━━ Extracted material
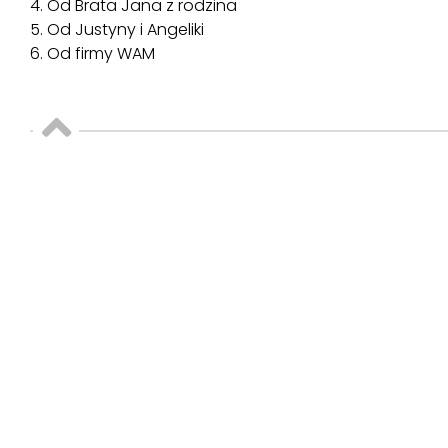
4. Od Brata Jana z rodzina
5. Od Justyny i Angeliki
6. Od firmy WAM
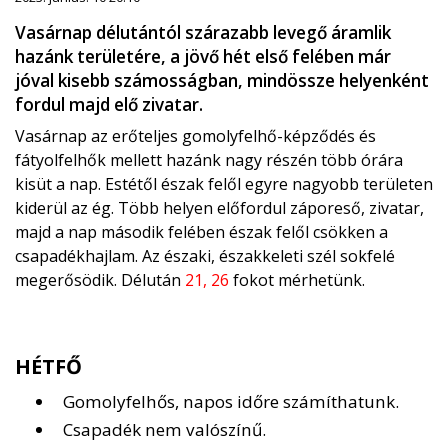
Vasárnap délutántól szárazabb levegő áramlik
hazánk területére, a jövő hét első felében már
jóval kisebb számosságban, mindössze helyenként
fordul majd elő zivatar.
Vasárnap az erőteljes gomolyfelhő-képződés és
fátyolfelhők mellett hazánk nagy részén több órára
kisüt a nap. Estétől észak felől egyre nagyobb területen
kiderül az ég. Több helyen előfordul záporeső, zivatar,
majd a nap második felében észak felől csökken a
csapadékhajlam. Az északi, északkeleti szél sokfelé
megerősödik. Délután
21, 26
fokot mérhetünk.
HÉTFŐ
Gomolyfelhős, napos időre számíthatunk.
Csapadék nem valószínű.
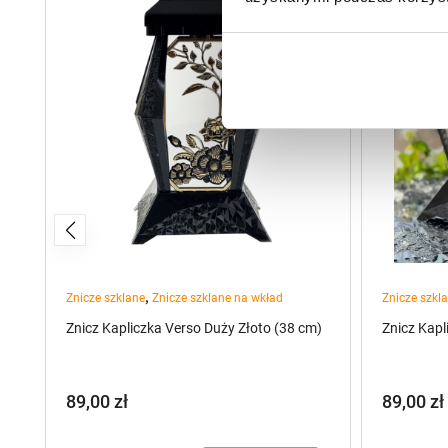
,
Znicze szklane
Znicze szklane na wkład
Znicze szkl
cm)
Znicz Kapliczka Verso Duży Złoto (38 cm)
Znicz Kapl
89,00
zł
89,00
zł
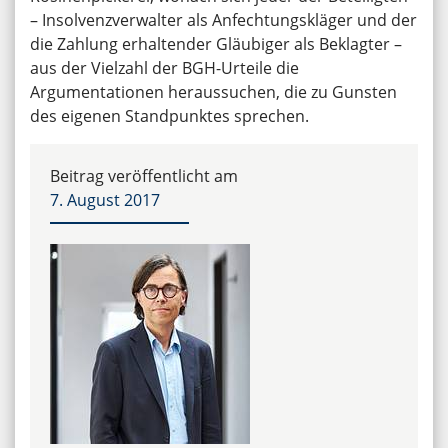
– Insolvenzverwalter als Anfechtungskläger und der
die Zahlung erhaltender Gläubiger als Beklagter –
aus der Vielzahl der BGH-Urteile die
Argumentationen heraussuchen, die zu Gunsten
des eigenen Standpunktes sprechen.
Beitrag veröffentlicht am
7. August 2017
━━━━
> _About this task_
Give again, exactly, the lines from the start of the data through the one holding "fokot mérhetünk."; omit the pictures.

> _Solution to the exercise_
4. Od Brata Jana z rodzina
5. Od Justyny i Angeliki
6. Od firmy WAM
Vasárnap délutántól szárazabb levegő áramlik
hazánk területére, a jövő hét első felében már
jóval kisebb számosságban, mindössze helyenként
fordul majd elő zivatar.
Vasárnap az erőteljes gomolyfelhő-képződés és
fátyolfelhők mellett hazánk nagy részén több órára
kisüt a nap. Estétől észak felől egyre nagyobb területen
kiderül az ég. Több helyen előfordul záporeső, zivatar,
majd a nap második felében észak felől csökken a
csapadékhajlam. Az északi, északkeleti szél sokfelé
megerősödik. Délután
21, 26
fokot mérhetünk.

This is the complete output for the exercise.